Records contained in a dataset
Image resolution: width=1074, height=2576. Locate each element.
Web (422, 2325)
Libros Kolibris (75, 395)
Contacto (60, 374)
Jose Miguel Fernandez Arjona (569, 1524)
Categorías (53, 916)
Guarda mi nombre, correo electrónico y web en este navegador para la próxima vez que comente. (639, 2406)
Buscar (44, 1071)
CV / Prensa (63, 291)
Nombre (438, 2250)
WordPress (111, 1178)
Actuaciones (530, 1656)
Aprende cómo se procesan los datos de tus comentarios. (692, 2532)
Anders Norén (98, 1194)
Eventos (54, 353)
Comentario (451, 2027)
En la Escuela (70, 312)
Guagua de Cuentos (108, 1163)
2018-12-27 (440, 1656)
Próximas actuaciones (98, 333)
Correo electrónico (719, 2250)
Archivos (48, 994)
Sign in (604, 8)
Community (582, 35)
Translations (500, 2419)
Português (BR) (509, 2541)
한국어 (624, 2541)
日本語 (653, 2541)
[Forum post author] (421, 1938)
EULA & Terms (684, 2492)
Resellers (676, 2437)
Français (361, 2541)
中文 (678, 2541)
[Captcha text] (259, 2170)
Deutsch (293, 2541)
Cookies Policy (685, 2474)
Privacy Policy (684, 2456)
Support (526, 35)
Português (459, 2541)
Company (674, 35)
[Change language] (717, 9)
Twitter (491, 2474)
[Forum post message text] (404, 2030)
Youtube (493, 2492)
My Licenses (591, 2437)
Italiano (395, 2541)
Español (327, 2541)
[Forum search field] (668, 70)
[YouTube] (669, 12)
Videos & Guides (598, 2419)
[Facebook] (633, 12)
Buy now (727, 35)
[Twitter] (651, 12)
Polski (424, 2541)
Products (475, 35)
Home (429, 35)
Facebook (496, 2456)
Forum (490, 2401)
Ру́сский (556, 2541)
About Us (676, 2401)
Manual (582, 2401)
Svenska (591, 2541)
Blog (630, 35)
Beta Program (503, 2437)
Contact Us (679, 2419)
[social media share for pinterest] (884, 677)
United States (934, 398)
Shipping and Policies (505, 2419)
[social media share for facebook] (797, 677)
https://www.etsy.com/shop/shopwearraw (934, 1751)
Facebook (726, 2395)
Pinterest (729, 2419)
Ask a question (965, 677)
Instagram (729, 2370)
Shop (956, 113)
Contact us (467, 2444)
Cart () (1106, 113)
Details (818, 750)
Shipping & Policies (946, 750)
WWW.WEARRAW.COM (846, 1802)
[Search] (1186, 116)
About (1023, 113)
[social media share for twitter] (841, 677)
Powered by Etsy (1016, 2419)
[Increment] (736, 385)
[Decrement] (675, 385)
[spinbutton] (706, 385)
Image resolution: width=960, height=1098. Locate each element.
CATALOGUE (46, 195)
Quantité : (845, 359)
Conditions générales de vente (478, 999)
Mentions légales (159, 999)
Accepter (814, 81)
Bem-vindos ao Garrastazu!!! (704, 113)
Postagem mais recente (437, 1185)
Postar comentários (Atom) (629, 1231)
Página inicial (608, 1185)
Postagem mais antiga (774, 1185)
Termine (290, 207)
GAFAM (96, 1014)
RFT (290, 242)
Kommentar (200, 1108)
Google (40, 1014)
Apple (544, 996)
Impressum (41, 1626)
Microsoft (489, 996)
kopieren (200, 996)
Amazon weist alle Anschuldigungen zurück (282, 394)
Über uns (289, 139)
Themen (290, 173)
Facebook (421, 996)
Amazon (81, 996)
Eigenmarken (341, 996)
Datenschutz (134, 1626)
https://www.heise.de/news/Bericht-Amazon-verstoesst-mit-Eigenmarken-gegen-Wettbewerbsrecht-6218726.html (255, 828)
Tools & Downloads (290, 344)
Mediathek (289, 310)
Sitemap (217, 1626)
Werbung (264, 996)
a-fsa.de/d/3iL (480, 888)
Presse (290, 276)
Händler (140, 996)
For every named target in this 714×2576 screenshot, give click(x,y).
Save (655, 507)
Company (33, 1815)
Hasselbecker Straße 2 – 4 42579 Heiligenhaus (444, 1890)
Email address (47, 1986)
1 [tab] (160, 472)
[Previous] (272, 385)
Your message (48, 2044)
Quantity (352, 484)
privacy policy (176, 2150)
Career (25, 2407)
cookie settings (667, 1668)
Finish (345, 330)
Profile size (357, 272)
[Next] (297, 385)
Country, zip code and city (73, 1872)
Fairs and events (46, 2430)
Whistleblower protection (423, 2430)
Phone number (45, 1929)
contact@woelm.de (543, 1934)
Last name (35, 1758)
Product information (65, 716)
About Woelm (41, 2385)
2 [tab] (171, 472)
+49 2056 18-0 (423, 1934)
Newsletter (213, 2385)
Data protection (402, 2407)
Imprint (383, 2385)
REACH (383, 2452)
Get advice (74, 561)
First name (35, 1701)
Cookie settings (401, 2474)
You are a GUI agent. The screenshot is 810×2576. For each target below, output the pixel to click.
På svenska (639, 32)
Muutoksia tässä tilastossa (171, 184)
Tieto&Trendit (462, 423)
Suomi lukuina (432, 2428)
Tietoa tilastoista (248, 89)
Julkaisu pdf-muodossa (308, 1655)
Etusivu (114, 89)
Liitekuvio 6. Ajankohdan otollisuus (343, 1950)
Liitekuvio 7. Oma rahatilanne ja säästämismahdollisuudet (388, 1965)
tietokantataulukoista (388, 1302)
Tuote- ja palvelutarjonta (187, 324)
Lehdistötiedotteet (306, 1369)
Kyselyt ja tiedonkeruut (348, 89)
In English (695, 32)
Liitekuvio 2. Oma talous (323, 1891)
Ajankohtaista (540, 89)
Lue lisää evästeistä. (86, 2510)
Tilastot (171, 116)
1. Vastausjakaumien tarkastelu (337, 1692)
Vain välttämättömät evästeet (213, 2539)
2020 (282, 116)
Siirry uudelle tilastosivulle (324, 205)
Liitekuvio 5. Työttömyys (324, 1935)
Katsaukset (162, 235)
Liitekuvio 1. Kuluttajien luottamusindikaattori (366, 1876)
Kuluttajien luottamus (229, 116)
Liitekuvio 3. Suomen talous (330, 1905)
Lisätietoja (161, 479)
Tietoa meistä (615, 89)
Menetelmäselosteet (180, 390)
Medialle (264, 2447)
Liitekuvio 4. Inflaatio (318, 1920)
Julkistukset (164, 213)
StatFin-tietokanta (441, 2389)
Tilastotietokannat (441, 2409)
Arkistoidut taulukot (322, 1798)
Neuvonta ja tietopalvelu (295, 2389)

Problem statement.
Each line above with the string "resolution" should be reported in full.

Solution to this exercise.
Image resolution: width=1074, height=2576. Locate each element.
Image resolution: width=960, height=1098. Locate each element.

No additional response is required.